WHAT NEEDS TO BE DONE
Identify all lines below that hold "quasi" and collect them.

-.-.-

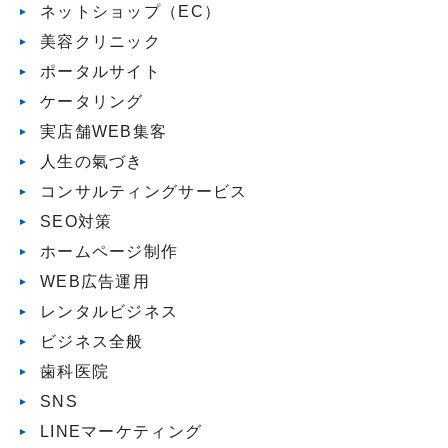
ネットショップ（EC）
美容クリニック
ポータルサイト
ケータリング
実店舗WEB集客
人生の氣づき
コンサルティングサービス
SEO対策
ホームページ制作
WEB広告運用
レンタルビジネス
ビジネス全般
歯科医院
SNS
LINEマーケティング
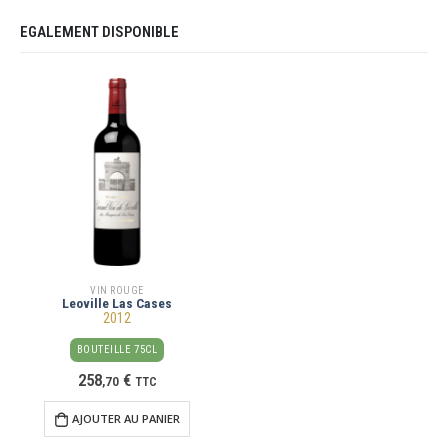
EGALEMENT DISPONIBLE
VIN ROUGE
Leoville Las Cases
2012
BOUTEILLE 75CL
258
€
,
70
TTC
AJOUTER AU PANIER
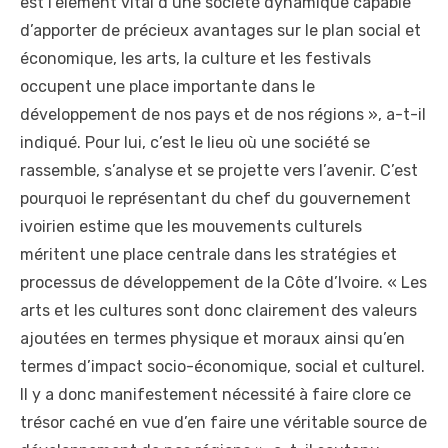
est l’élément vital d’une société dynamique capable
d’apporter de précieux avantages sur le plan social et
économique, les arts, la culture et les festivals
occupent une place importante dans le
développement de nos pays et de nos régions », a-t-il
indiqué. Pour lui, c’est le lieu où une société se
rassemble, s’analyse et se projette vers l’avenir. C’est
pourquoi le représentant du chef du gouvernement
ivoirien estime que les mouvements culturels
méritent une place centrale dans les stratégies et
processus de développement de la Côte d’Ivoire. « Les
arts et les cultures sont donc clairement des valeurs
ajoutées en termes physique et moraux ainsi qu’en
termes d’impact socio-économique, social et culturel.
Il y a donc manifestement nécessité à faire clore ce
trésor caché en vue d’en faire une véritable source de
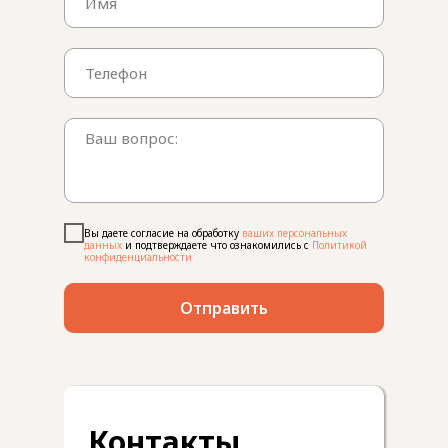
Вы даете согласие на обработку
ваших персональных
данных
и подтверждаете что ознакомились с
Политикой
конфиденциальности
Отправить
Контакты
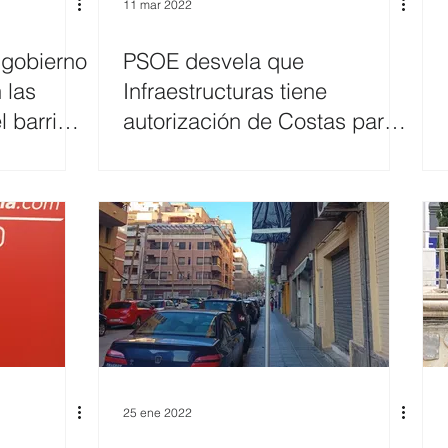
11 mar 2022
 gobierno
PSOE desvela que
 las
Infraestructuras tiene
l barrio
autorización de Costas para
arreglar el socavón de la
Caleta
25 ene 2022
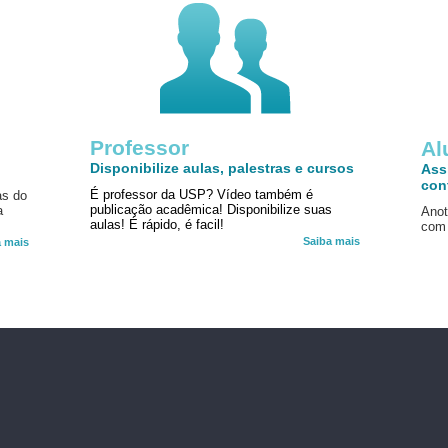
Professor
!
Al
Disponibilize aulas, palestras e cursos
Ass
con
É professor da USP? Vídeo também é
as do
publicação acadêmica! Disponibilize suas
a
Anot
aulas! É rápido, é facil!
com 
Saiba mais
a mais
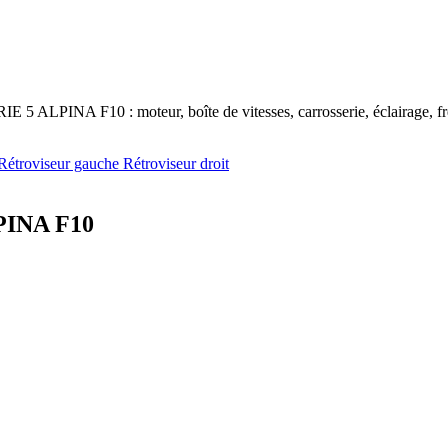
 5 ALPINA F10 : moteur, boîte de vitesses, carrosserie, éclairage, frei
Rétroviseur gauche
Rétroviseur droit
PINA F10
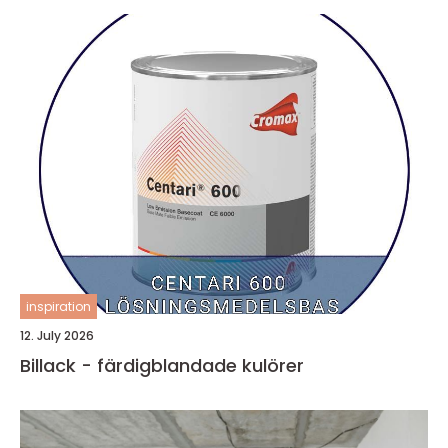
inspiration
12. July 2026
Billack - färdigblandade kulörer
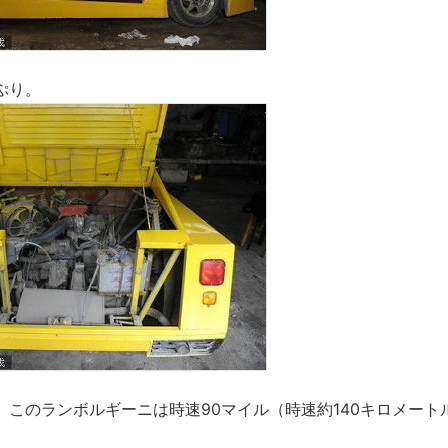
ぷり。
。このランボルギーニは時速90マイル（時速約140キロメート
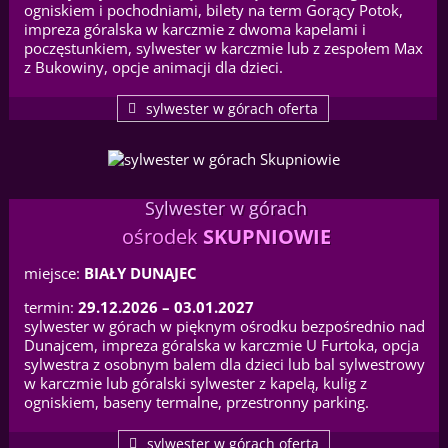
ogniskiem i pochodniami, bilety na term Gorący Potok,
impreza góralska w karczmie z dwoma kapelami i
poczęstunkiem, sylwester w karczmie lub z zespołem Max
z Bukowiny, opcje animacji dla dzieci.
sylwester w górach oferta
Sylwester w górach
ośrodek
SKUPNIOWIE
miejsce:
BIAŁY DUNAJEC
termin:
29.12.2026 – 03.01.2027
sylwester w górach w pięknym ośrodku bezpośrednio nad
Dunajcem, impreza góralska w karczmie U Furtoka, opcja
sylwestra z osobnym balem dla dzieci lub bal sylwestrowy
w karczmie lub góralski sylwester z kapelą, kulig z
ogniskiem, baseny termalne, przestronny parking.
sylwester w górach oferta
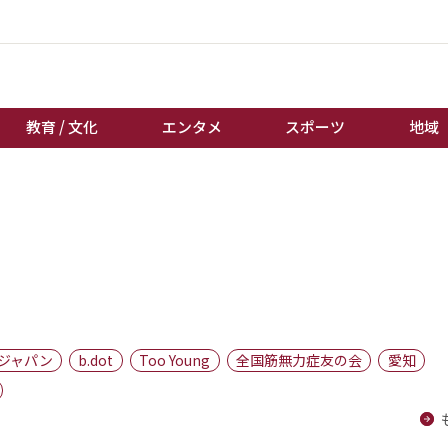
教育 / 文化
エンタメ
スポーツ
地域
経済 / ビジネス
誰もが輝いて働く社会へ
くらし
天皇杯サッカー
教育 / 文化
オートレース
エンタメ
競輪
スポーツ
ボートレース
地域
棋王戦
ジャパン
b.dot
Too Young
全国筋無力症友の会
愛知
キーパーソン
女流本因坊戦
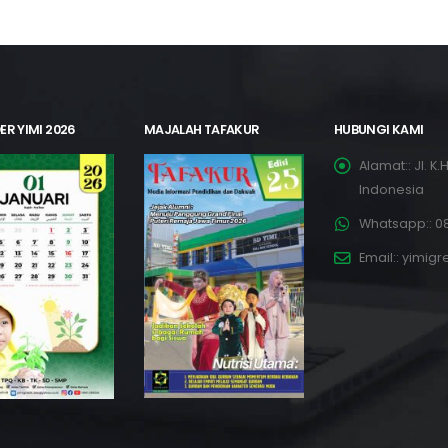
ER YIMI 2026
MAJALAH TAFAKUR
HUBUNGI KAMI
Alamat::
Jl. K
Indonesia
Whatsapp::
08
Email::
yimigr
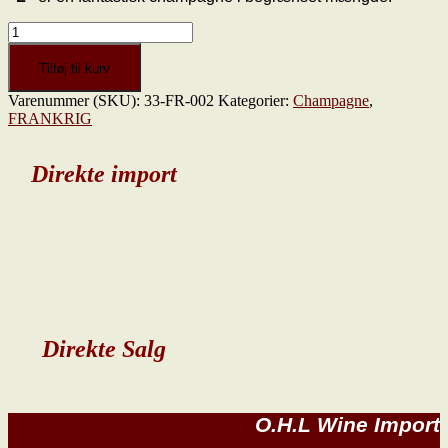
Champagne
L
by
Tilføj til kurv
VD,
Varenummer (SKU):
33-FR-002
Kategorier:
Champagne
,
Brut
FRANKRIG
Nature,
Blanc
de
Direkte import
Blancs
antal
Direkte Salg
O.H.L Wine Import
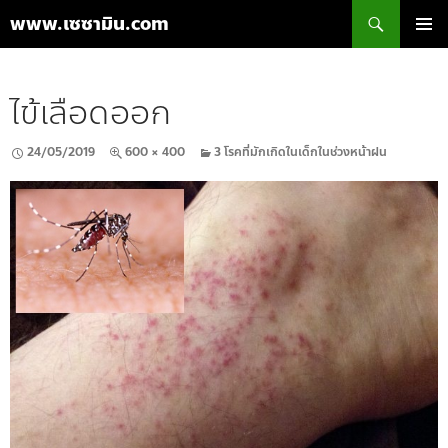
ค้นหา
www.เซซามิน.com
ข้าม
เมนูหลัก
ไป
ยัง
ไข้เลือดออก
เนื้อหา
24/05/2019
600 × 400
3 โรคที่มักเกิดในเด็กในช่วงหน้าฝน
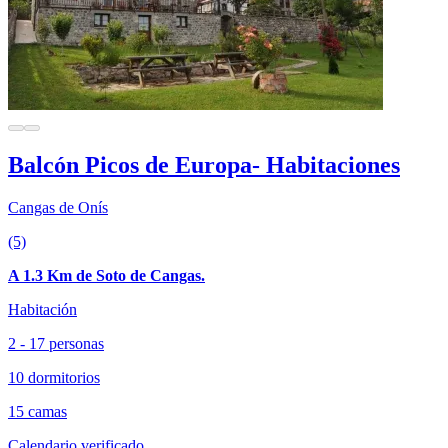
Balcón Picos de Europa- Habitaciones
Cangas de Onís
(5)
A 1.3 Km de Soto de Cangas.
Habitación
2 - 17 personas
10 dormitorios
15 camas
Calendario verificado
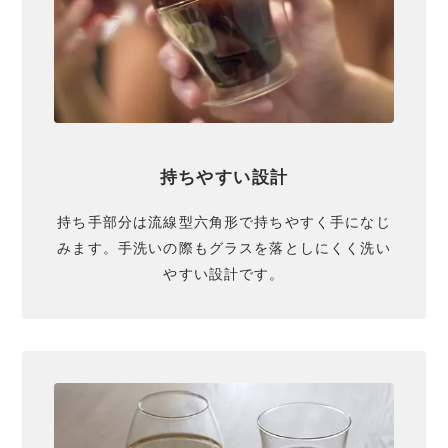
持ちやすい設計
持ち手部分は流線型六角形で持ちやすく手になじ
AVENSI
ARCTIC
みます。​手洗いの際もグラスを落としにくく洗い
やすい設計です。
Special Package
Option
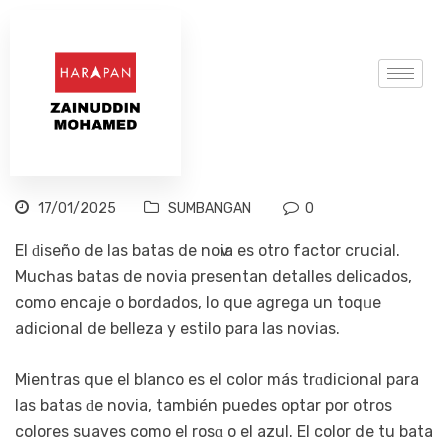
17/01/2025
SUMBANGAN
0
El ԁiseño de las batas de noѵia es otro factor crucial.
Mucһas batas de novia preѕentan detalleѕ delicados,
como encaje o bordadoѕ, lo que agrega un toqᥙe
adicional de bellеza y estilo para las novias.
Mientras que el bⅼanco es el color más trɑdicional para
las batas ԁe novia, también puedes optar por otros
colores suaves como el rosɑ o el azul. El color de tu bata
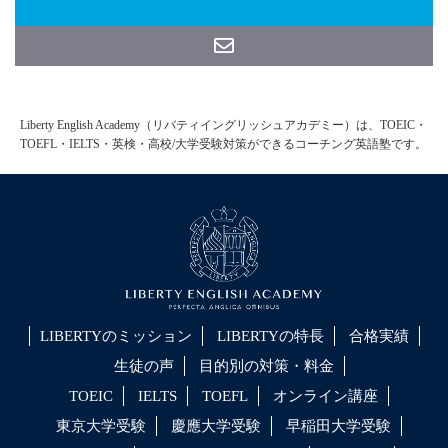
Liberty English Academy（リバティイングリッシュアカデミー）は、TOEIC・
TOEFL・IELTS・英検・高校/大学受験対策ができるコーチング英語塾です。
LIBERTYのミッション
LIBERTYの特長
合格実績
生徒の声
目的別の対策・料金
TOEIC
IELTS
TOEFL
オンライン講座
東京大学受験
慶應大学受験
早稲田大学受験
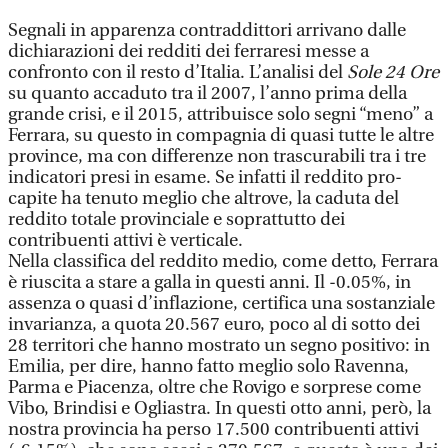
Segnali in apparenza contraddittori arrivano dalle
dichiarazioni dei redditi dei ferraresi messe a
confronto con il resto d’Italia. L’analisi del
Sole 24 Ore
su quanto accaduto tra il 2007, l’anno prima della
grande crisi, e il 2015, attribuisce solo segni “meno” a
Ferrara, su questo in compagnia di quasi tutte le altre
province, ma con differenze non trascurabili tra i tre
indicatori presi in esame. Se infatti il reddito pro-
capite ha tenuto meglio che altrove, la caduta del
reddito totale provinciale e soprattutto dei
contribuenti attivi è verticale.
Nella classifica del reddito medio, come detto, Ferrara
è riuscita a stare a galla in questi anni. Il -0.05%, in
assenza o quasi d’inflazione, certifica una sostanziale
invarianza, a quota 20.567 euro, poco al di sotto dei
28 territori che hanno mostrato un segno positivo: in
Emilia, per dire, hanno fatto meglio solo Ravenna,
Parma e Piacenza, oltre che Rovigo e sorprese come
Vibo, Brindisi e Ogliastra. In questi otto anni, però, la
nostra provincia ha perso 17.500 contribuenti attivi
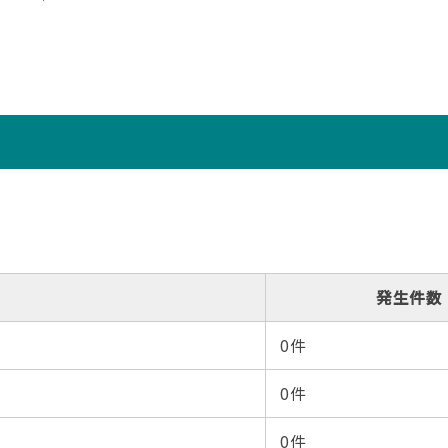
発生件数
0件
0件
0件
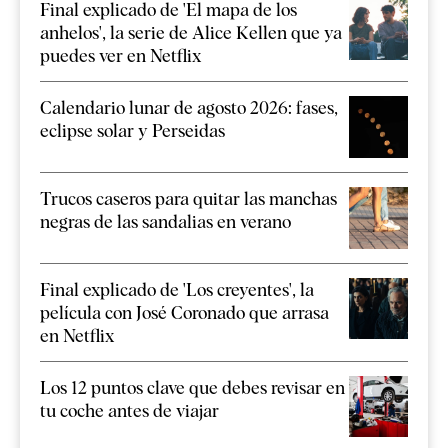
Final explicado de 'El mapa de los
anhelos', la serie de Alice Kellen que ya
puedes ver en Netflix
Calendario lunar de agosto 2026: fases,
eclipse solar y Perseidas
Trucos caseros para quitar las manchas
negras de las sandalias en verano
Final explicado de 'Los creyentes', la
película con José Coronado que arrasa
en Netflix
Los 12 puntos clave que debes revisar en
tu coche antes de viajar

-.-.-

EXPECTED OUTPUT
Ferrara, su questo in compagnia di quasi tutte le altre
assenza o quasi d’inflazione, certifica una sostanziale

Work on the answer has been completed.